Claudio Wernli, MSI’s executive director, said the institute was selected because of “the high quality of the project and its scientists, and its potential to become a research centre of international relevance”.


It will study the effects of climate change and how the El Niño weather system affects vegetation. It will also take on an ambitious project to study biodiversity along the Andes mountain range from northern Chile to Tierra del Fuego in the South.


The institute, based at the University of Chile in Santiago, will get 700 million pesos (US$1,285,000) every year for five years. Funding will be renewed for five more years if the centre passes a performance assessment.


It beat 13 other centres in a contest to replace the disbanded Millennium Institute for Cell Biology and Biotechnology (CBB), whose funding was withdrawn in April 2005 (see Staff dispute prompts closure of top Chilean institute).


The CBB was one of three institutes set up in 1999 by Chile’s Ministry of Planning and Cooperation (Mideplan) with support from the MSI.


In May, seven international scientists published a letter in Science protesting against the MSI’s decision to end the CBB’s funding.

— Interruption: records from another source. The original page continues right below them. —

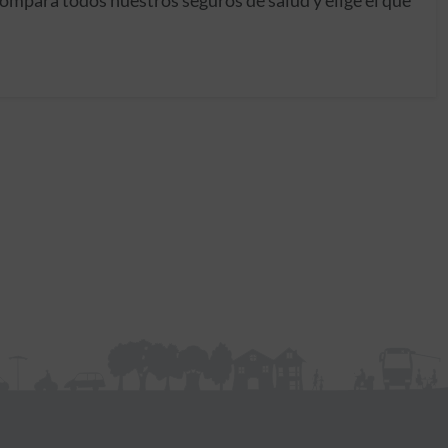
ompara todos nuestros seguros de salud y elige el que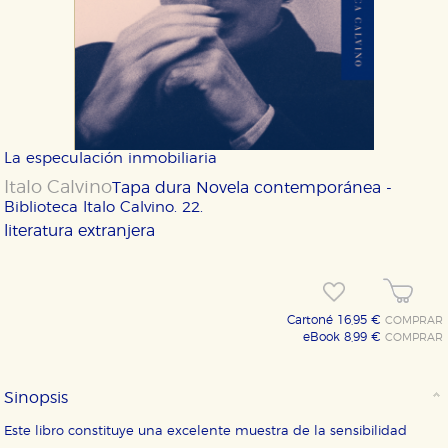
La especulación inmobiliaria
Italo Calvino
Tapa dura
Novela contemporánea -
Biblioteca Italo Calvino. 22.
literatura extranjera
Cartoné 16,95 €
COMPRAR
eBook 8,99 €
COMPRAR
Sinopsis
Este libro constituye una excelente muestra de la sensibilidad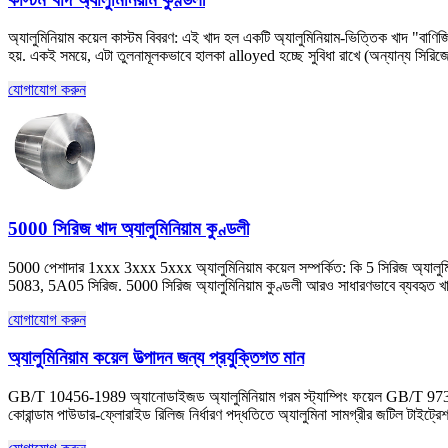
অ্যালুমিনিয়াম কয়েল কাস্টম বিবরণ: এই খাদ হল একটি অ্যালুমিনিয়াম-ভিত্তিক খাদ "বাণিজ্
হয়. একই সময়ে, এটা তুলনামূলকভাবে হালকা alloyed হচ্ছে সুবিধা রাখে (অন্যান্য সিরিজের ত
যোগাযোগ করুন
5000 সিরিজ খাদ অ্যালুমিনিয়াম কুণ্ডলী
5000 পেশাদার 1xxx 3xxx 5xxx অ্যালুমিনিয়াম কয়েল সম্পর্কিত: কি 5 সিরিজ অ্যালুমিন
5083, 5A05 সিরিজ. 5000 সিরিজ অ্যালুমিনিয়াম কুণ্ডলী আরও সাধারণভাবে ব্যবহৃত খাদ অ্য
যোগাযোগ করুন
অ্যালুমিনিয়াম কয়েল উত্পাদন জন্য প্রযুক্তিগত মান
GB/T 10456-1989 অ্যানোডাইজড অ্যালুমিনিয়াম গরম স্ট্যাম্পিং ফয়েল GB/T 973
কোরান্ডাম পাউডার-ফ্লোরাইড রিলিজ নির্ধারণ পদ্ধতিতে অ্যালুমিনা সামগ্রীর জটিল ট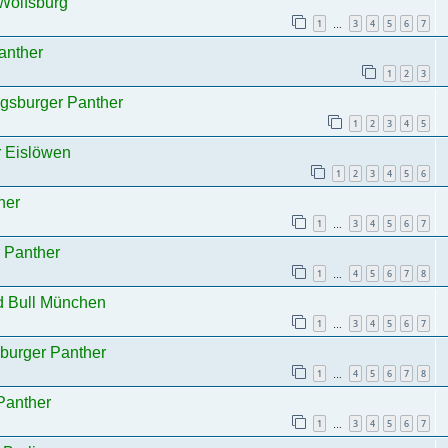
 Wolfsburg
1
3
4
5
6
7
…
anther
1
2
3
ugsburger Panther
1
2
3
4
5
r Eislöwen
1
2
3
4
5
6
her
1
3
4
5
6
7
…
r Panther
1
4
5
6
7
8
…
d Bull München
1
3
4
5
6
7
…
burger Panther
1
4
5
6
7
8
…
Panther
1
3
4
5
6
7
…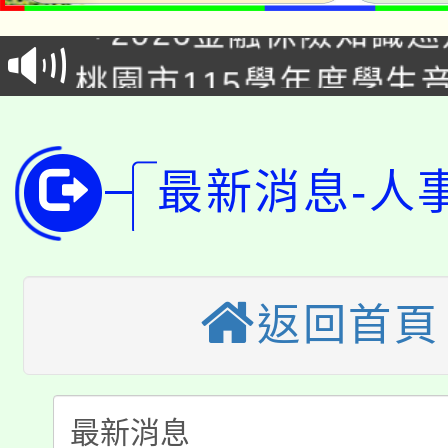
「2026金融保險知識
代理(課)教師甄選結果(
桃園市115學年度學生
車」活動
公告本校115學年度第
生本土語及新住民語歌
公告本校115學年度第
代理(課)教師甄選結果(
最新消息-人
轉知中國文化大學推廣
代理(課)教師甄選結果(
轉知苗栗縣政府辦理11
《TA101》溝通分析
桃園市115學年度學生
返回首頁
縣市「校園短影音徵選
程，歡迎學生輔導中心
「桃園市補助參觀特色
要點
門員」簡章及活動海報
心理、諮商輔導、社會
115年度「教育部表揚
展演活動實施計畫」
踴躍報名參加。
系所師生報名參加。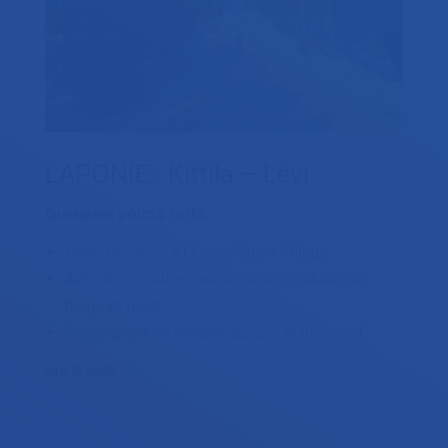
LAPONIE : Kittila – Lévi
Quelques points forts
:
Dîner privatisé au Lainio Snow Village
Activités insolites autour de la conduite sur
neige et glace
Ski de piste ou détente au Spa Waterworld
Lire la suite
5 novembre 2015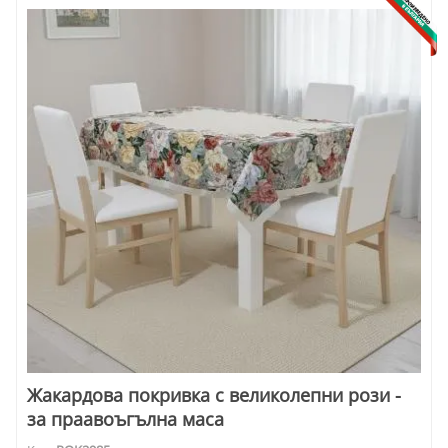
Жакардова покривка с великолепни рози -
за праавоъгълна маса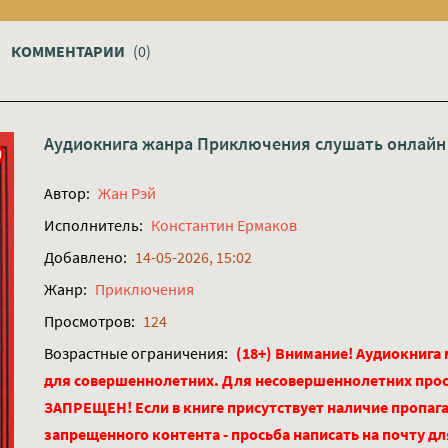
КОММЕНТАРИИ
(0)
Аудиокнига жанра
Приключения
слушать онлайн
Автор:
Жан Рэй
Исполнитель:
Константин Ермаков
Добавлено:
14-05-2026, 15:02
Жанр:
Приключения
Просмотров:
124
Возрастные ограничения:
(18+) Внимание! Аудиокнига
для совершеннолетних. Для несовершеннолетних про
ЗАПРЕЩЕН! Если в книге присутствует наличие пропага
запрещенного контента - просьба написать на почту д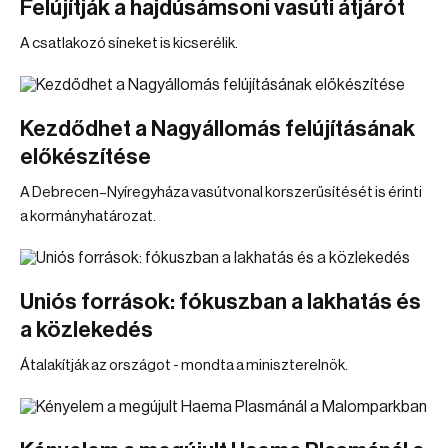
Felújítják a hajdúsámsoni vasúti átjárót
A csatlakozó síneket is kicserélik.
Kezdődhet a Nagyállomás felújításának
előkészítése
A Debrecen–Nyíregyháza vasútvonal korszerűsítését is érinti
a kormányhatározat.
Uniós források: fókuszban a lakhatás és
a közlekedés
Átalakítják az országot - mondta a miniszterelnök.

A reply by Yasna Provoste, minister of Planning and Cooperation and chair of the MSI’s board of directors, and Eric Goles, president of the National Commission for Scientific and Technological Research (CONICYT) was published in the journal in August.


It said funding for the CBB had been discontinued because of “a deep split between the director and the six leading scientists of the institute, caused by differences in research objectives, approaches and internal procedures”.

Wernli told SciDev.Net that a lawsuit and two complaints against the MSI presented by the CBB’s director Ricardo Maccioni after the institute closed had been rejected by the Court of Appeals and the Office of the Auditor General.